[Transcribed page contents]
******
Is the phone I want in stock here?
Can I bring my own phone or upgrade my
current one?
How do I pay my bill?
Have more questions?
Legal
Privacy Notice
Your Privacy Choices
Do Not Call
******
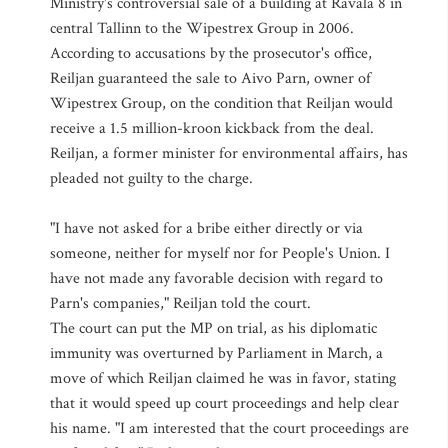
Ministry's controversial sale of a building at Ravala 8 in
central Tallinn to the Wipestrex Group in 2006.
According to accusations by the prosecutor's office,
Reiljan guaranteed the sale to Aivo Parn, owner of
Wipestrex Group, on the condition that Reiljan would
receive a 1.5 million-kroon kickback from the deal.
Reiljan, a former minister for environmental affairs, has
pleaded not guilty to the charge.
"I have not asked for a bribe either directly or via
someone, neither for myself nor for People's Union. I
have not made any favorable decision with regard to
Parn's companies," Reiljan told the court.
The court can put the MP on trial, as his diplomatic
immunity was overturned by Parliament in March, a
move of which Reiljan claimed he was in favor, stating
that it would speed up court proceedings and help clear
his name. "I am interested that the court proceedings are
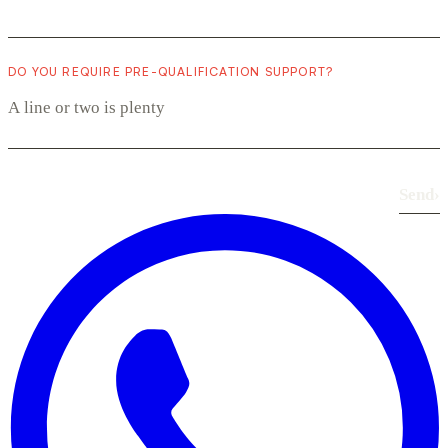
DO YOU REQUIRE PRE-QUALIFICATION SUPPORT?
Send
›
******
EXERCISE BRIEF: Above are the records. Copy the lines beginning at the one that has "Reiljan guaranteed the" and ending with the one that has "pleaded not guilty to the charge.", unchanged.

OUTPUT OF THE EXERCISE:
Reiljan guaranteed the sale to Aivo Parn, owner of
Wipestrex Group, on the condition that Reiljan would
receive a 1.5 million-kroon kickback from the deal.
Reiljan, a former minister for environmental affairs, has
pleaded not guilty to the charge.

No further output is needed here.